I seem to write quite a few blogs downplaying the idea of big data; but to be quite honest, buzzwords like that tend to annoy me. They take attention away from the underlying problems and the more we use these terms, the less real meaning they seem to have. Saying “I have big data” seems to be a reflex, much like that embarrassing moment when the person behind the ticket counter tells you to enjoy the movie and you say “Thanks, you too”. You aren’t quite thinking about what you are saying but you mean well when you do it.
While the term big data is traditionally defined in a relative manner (allowing everyone to share in the joy of having it), I think it should be reserved for specific things. If, for instance, you have big data because you bought a lot more data than you can consume because you had money allocated for it, you have a “big spender.” If you have big data but you still don’t know how to analyze and utilize the data you’ve had for the last five years, then you have a “big dreamer.” And finally, if you have big data and you don’t have any idea how you got there, well, then you simply have a “big problem.”

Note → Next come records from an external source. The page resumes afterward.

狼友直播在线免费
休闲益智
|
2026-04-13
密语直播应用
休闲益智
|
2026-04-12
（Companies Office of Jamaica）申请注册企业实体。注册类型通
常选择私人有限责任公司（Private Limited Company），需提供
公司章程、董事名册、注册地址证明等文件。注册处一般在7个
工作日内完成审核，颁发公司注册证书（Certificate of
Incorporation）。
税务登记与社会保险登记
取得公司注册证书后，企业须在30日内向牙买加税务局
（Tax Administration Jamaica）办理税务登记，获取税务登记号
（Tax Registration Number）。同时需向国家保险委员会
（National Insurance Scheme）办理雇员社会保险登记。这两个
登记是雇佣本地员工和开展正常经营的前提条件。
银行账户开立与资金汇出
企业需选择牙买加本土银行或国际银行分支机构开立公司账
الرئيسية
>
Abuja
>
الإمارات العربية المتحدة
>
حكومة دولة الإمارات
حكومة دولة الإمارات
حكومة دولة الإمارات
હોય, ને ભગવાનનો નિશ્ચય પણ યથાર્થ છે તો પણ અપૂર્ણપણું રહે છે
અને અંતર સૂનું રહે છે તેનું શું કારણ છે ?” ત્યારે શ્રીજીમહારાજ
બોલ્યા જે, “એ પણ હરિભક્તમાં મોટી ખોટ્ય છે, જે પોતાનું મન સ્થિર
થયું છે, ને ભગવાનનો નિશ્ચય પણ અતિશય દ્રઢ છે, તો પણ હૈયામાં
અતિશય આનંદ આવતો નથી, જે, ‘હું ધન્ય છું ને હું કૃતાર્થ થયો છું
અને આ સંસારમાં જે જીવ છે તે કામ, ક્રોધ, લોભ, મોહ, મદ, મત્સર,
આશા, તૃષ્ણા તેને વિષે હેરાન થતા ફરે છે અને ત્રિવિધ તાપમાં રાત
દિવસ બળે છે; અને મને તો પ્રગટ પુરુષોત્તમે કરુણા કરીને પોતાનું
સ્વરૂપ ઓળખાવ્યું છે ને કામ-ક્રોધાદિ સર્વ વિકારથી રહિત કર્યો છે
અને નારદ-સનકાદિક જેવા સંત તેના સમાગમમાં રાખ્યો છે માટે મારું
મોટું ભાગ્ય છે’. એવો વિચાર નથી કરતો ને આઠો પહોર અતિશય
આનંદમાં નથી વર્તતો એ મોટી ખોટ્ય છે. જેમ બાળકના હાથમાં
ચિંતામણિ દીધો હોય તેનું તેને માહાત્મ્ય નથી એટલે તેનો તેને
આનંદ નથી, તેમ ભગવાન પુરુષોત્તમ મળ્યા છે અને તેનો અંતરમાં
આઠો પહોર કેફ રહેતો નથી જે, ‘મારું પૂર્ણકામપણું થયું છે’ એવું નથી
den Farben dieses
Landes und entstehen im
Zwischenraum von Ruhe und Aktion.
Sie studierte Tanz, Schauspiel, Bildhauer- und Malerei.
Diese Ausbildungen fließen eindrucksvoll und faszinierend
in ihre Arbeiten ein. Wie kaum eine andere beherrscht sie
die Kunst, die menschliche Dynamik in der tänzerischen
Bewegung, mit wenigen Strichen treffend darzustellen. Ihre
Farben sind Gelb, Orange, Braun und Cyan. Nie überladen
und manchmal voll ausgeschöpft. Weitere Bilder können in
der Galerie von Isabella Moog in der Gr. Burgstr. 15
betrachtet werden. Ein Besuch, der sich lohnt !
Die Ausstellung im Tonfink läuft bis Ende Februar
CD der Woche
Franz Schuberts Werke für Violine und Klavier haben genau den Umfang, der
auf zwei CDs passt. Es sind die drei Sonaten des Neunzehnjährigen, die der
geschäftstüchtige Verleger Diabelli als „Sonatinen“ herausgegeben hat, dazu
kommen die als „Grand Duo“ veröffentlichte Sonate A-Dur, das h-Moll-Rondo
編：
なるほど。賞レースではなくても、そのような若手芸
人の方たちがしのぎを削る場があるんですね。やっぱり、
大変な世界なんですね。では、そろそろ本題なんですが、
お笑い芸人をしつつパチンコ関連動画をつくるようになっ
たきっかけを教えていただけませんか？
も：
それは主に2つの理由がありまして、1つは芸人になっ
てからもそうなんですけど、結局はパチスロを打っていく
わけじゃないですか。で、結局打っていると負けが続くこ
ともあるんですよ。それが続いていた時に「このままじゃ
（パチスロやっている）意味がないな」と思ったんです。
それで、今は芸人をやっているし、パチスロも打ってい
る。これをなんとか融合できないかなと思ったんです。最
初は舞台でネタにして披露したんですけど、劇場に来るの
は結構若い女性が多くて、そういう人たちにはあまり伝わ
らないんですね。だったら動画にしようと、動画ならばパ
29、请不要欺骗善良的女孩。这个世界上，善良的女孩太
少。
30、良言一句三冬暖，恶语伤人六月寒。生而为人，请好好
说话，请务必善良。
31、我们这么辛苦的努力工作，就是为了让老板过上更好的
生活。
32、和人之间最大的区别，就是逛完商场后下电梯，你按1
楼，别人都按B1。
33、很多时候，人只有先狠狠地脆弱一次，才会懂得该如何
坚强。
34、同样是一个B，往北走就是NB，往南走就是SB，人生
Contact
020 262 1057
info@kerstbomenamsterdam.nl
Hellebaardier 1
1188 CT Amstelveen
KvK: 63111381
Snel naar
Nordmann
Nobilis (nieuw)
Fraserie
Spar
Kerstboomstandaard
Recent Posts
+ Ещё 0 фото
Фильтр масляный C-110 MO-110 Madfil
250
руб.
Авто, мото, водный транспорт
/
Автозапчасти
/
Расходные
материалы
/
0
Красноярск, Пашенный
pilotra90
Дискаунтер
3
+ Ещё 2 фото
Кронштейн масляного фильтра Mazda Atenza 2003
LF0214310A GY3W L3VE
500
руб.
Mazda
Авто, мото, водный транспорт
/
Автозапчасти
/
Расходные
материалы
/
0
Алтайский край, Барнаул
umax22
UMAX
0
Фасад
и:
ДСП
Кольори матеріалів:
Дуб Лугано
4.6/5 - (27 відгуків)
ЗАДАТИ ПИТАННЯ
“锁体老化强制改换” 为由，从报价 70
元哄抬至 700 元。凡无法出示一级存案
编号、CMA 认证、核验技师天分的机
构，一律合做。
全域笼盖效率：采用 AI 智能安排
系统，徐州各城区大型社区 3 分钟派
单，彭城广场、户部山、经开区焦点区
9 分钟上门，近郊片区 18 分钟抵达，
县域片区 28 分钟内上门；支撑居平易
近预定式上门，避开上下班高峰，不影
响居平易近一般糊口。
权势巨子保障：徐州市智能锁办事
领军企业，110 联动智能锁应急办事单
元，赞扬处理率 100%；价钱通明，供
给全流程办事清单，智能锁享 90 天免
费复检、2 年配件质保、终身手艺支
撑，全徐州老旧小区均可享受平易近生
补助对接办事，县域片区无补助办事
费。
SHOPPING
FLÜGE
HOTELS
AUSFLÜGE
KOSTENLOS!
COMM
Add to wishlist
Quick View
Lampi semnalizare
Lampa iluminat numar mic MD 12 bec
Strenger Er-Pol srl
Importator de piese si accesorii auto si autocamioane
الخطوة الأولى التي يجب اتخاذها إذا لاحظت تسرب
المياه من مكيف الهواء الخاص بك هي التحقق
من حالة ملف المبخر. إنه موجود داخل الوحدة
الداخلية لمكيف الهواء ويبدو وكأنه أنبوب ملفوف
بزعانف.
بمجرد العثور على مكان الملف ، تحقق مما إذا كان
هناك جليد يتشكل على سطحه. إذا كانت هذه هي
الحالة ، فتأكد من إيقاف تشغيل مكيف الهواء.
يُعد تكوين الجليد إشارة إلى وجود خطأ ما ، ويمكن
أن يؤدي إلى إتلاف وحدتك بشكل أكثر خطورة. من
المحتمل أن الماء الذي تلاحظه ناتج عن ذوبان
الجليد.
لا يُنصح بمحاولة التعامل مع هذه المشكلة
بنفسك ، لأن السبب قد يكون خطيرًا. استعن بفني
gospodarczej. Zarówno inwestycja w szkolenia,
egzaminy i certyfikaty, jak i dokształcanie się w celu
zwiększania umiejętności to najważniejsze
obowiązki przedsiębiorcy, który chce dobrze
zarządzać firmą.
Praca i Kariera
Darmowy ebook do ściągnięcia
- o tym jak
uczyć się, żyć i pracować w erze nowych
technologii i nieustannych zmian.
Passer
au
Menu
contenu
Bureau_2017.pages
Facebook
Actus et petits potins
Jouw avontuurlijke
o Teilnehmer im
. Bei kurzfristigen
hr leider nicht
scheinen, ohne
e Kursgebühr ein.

Big data should be reserved for when otherwise carefully curated and managed sources of data and analytics have some kind of fundamental paradigm shift which changes their volume, variety, velocity and/or value. When your previously well-managed EMR analytics group is now able to use text mining and can look at 10 years of unstructured data, you have big data. When your data provider is now able to give you daily feeds of data instead of quarterly, then you have big data. When your genetic assay test drops from $400 to $4 and you can collect 100x as much information as you could before, you have big data.
This doesn’t mean that the people with a “big spender,” “big dreamer,” or “big problem” don’t have real issues that advances in analytics and technology may be able to resolve. But rather, the problems they need to solve are of a different nature. While it may seem like we all are swimming in the same big data pool, it’s important to keep in mind where you dove in from before you start trying to swim.